Bone grafting is a serious procedure, complete with multiple devices for graft delivery and a lot of prep time. But what happens once the surgery is completed? In this blog, we’ll talk about what happens when a bone graft is completed.
Post-Graft Healing Depends on the Procedure
In cases there was an extraction during the grafting process, the grafted bones will probably have sutures to secure the graft in place. It is therefore advisable for a patient to avoid any intense activity on the affected area for eight weeks or so to avoid the sutures tearing or coming off early. It’s also important to take into consideration that a bone fracture takes 2-10 weeks to heal.
Most surgeons prefer self-dissolving sutures, but many will remove the normal sutures after a few weeks of healing. Remember the area around the grafting is still sensitive so you might want to use some form of anesthetic during the suture removal process.
For grafted jawbones, patients should try to avoid any impact or roughness to the grafted area and the surrounding parts so as not to affect the healing process. Patients should make sure nothing touches or gets between the prosthesis and grafted area. Patients shouldn’t worry if some grafting material escapes while chewing; it is usually minimum and has no impact on the grafts.
Swelling After Bone Grafting
How much swelling occurs depends on the devices for graft delivery and the patient in question. The swelling map peak at approximately two to three days after the procedure. Doctors should recommend ice packs to minimize any swelling. Doctors can also administer anti-inflammatory drugs to control the swelling like dexamethasone.
Dizziness After the Grafting Procedure
Most patients will experience minor dizziness or a bit of nausea after the procedure; they shouldn’t worry. The dizziness is an aftereffect of the sedation. Doctors should closely monitor their patients after sedation to prevent any injuries from dizziness.
Discoloration or Bruising After Grafting
Certain devices for graft delivery may bring about some bruising or discoloration on and near the affected area. This bruising is normal and will subside in a few days.
Depending on the extent of the injury, devices for grafting delivery, and bone grafting delivery method, a patient may have to stay in the hospital for a few days to weeks or the same day.

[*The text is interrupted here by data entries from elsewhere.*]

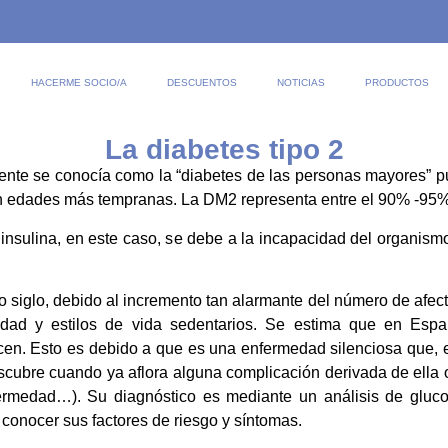
HACERME SOCIO/A
DESCUENTOS
NOTICIAS
PRODUCTOS
La diabetes tipo 2
mente se conocía como la “diabetes de las personas mayores” p
 edades más tempranas. La DM2 representa entre el 90% -95% 
nsulina, en este caso, se debe a la incapacidad del organismo 
siglo, debido al incremento tan alarmante del número de afect
sidad y estilos de vida sedentarios. Se estima que en Es
cen. Esto es debido a que es una enfermedad silenciosa que,
cubre cuando ya aflora alguna complicación derivada de ella o e
nfermedad…). Su diagnóstico es mediante un análisis de gluc
 conocer sus factores de riesgo y síntomas.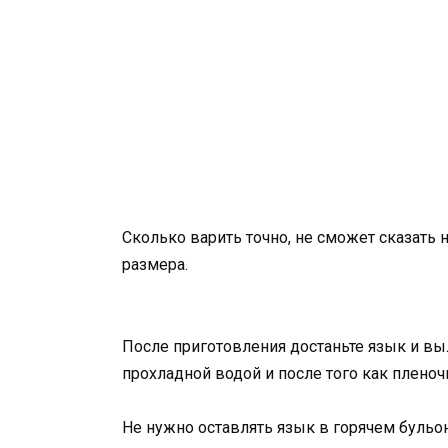
Сколько варить точно, не сможет сказать н
размера.
После приготовления достаньте язык и выл
прохладной водой и после того как пленочк
Не нужно оставлять язык в горячем бульо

Before releasing the patient, however, the doctor must provide detailed instructions on how to treat the grafted area and the necessary medication to take to facilitate and accelerate the healing process. Some medicines may interfere with the bone healing process and should, therefore, not be taken by the patient under the doctor’s instructions. A bone graft surgery will most likely require immobilization of the aggravated area, sometimes using a sling or brace to achieve this state.
Post-operative care for bone grafting is of utmost importance since it determines the effectiveness of the graft delivery and quickness of the healing process. Doctors and patients should work in tandem to make sure the grafting process is a success.